Chacun en France a depuis lundi tenté d'apporter sa réponse. Ce qui aurait pu passer pour une nouvelle manifestation d'un repli identitaire chronique en Suisse a pris valeur d'avertissement en Europe. Et chez nous, que se passerait-il ? – La réponse n'a pas tardé: en France comme en Allemagne, la majorité des personnes interrogées se prononcerait en faveur de l'interdiction, comme le peuple suisse.
La question ne sera sans doute pas posée en France, mais à la faveur du débat sur l'identité nationale, il peut être instructif de réfléchir sur les éléments qui étaient induits par cette votation, mais que ni l'UDC durant la campagne ni les médias aujourd'hui prennent assez en considération.

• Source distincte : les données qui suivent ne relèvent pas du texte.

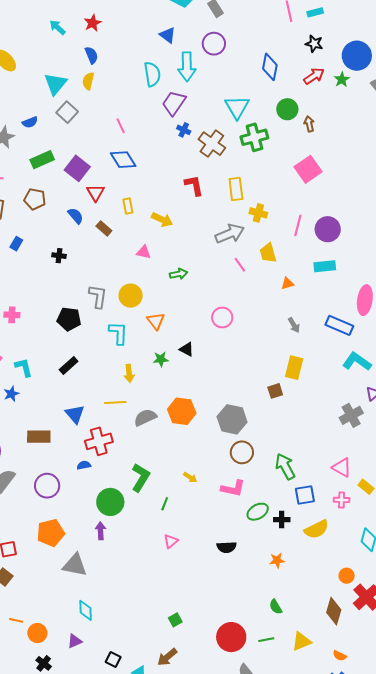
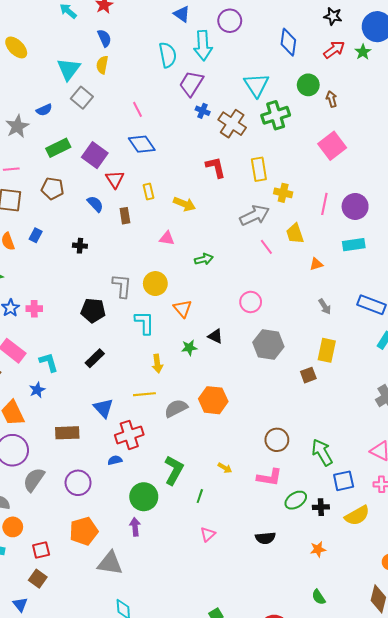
brown rectangle: (104, 228) -> (125, 216), turned 42
gray hexagon: (232, 419) -> (268, 345), moved

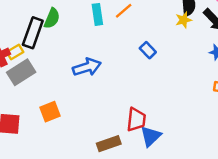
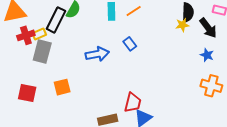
blue rectangle: (148, 50) -> (130, 44), moved
gray rectangle: (21, 72) -> (42, 51), turned -50

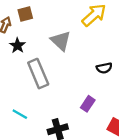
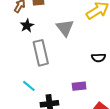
purple rectangle: (88, 104) -> (79, 86), turned 40
cyan line: (20, 114) -> (29, 86), moved

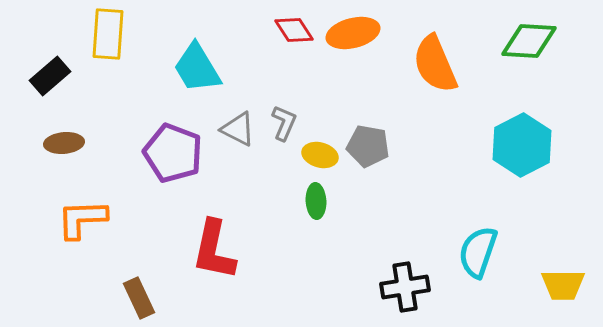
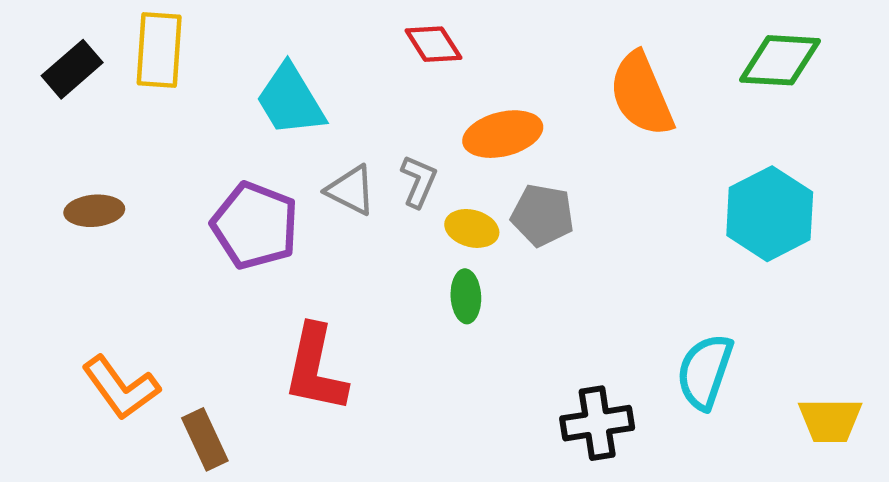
orange ellipse: (353, 33) -> (503, 134), moved
black rectangle: (50, 76) -> (72, 69), moved
orange L-shape: (82, 219) -> (121, 388), moved, turned -124

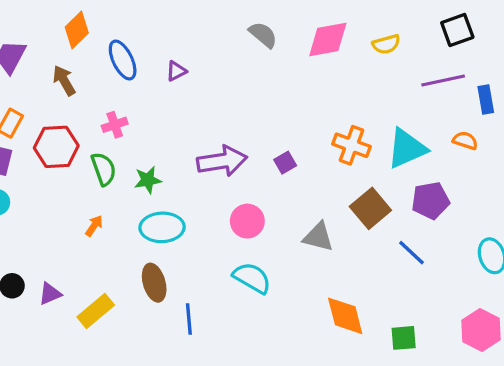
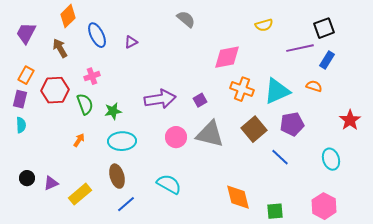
black square: (457, 30) -> (324, 28), moved
pink diamond: (328, 39) -> (227, 57), moved
blue rectangle: (486, 99) -> (327, 60), turned 42
gray triangle: (318, 237) -> (210, 134), moved, size x1.4
cyan semicircle: (252, 278) -> (169, 184), moved
blue line: (189, 319) -> (126, 204), moved, turned 54

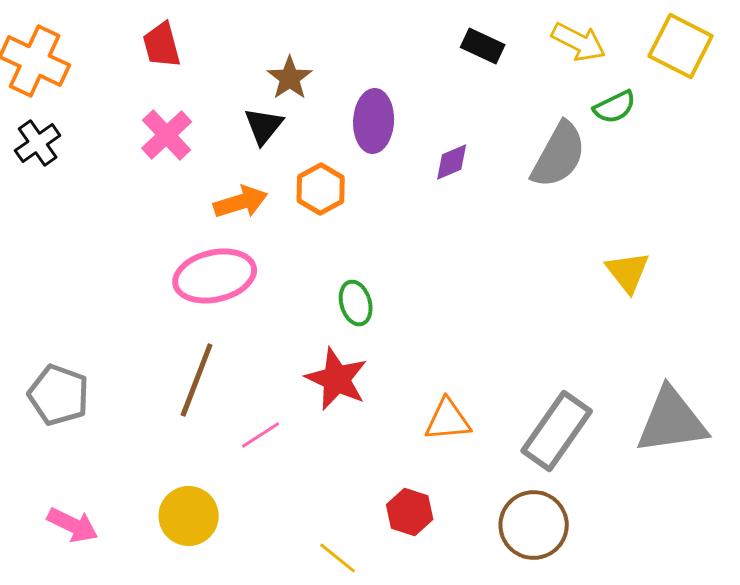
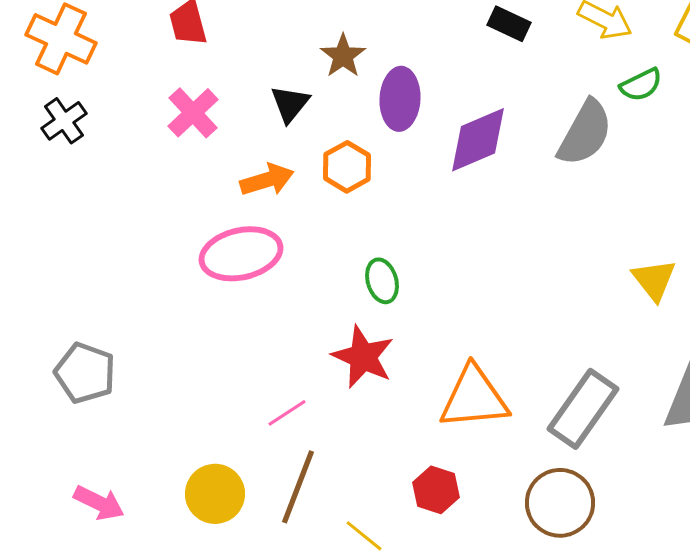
brown star: (290, 78) -> (343, 56), moved
purple diamond: (452, 162) -> (478, 140), size x1.8
yellow triangle: (628, 272) -> (654, 280), moved
brown line: (197, 380) -> (298, 487), moved
orange triangle: (448, 420) -> (474, 398), size x1.5

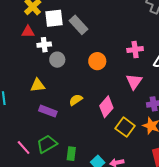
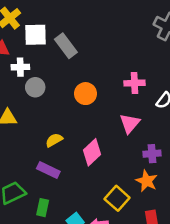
purple rectangle: (48, 111) -> (48, 170), moved
yellow square: (125, 127) -> (117, 198), moved

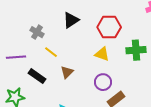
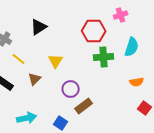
red hexagon: (109, 27) -> (94, 31), moved
yellow triangle: (102, 54) -> (56, 61), moved, turned 42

Le religieux dans la société
Au-delà d'une problématique relevant du contexte culturel et social de la Confédération helvétique, et qui n'est pas transposable telle quelle en France, l'initiative, fondamentalement, posait la question de la présence du religieux dans la société, ainsi que sa visibilité, au moment où la cour européenne des droits de l'homme demandait que les crucifix soient retirés des écoles italiennes.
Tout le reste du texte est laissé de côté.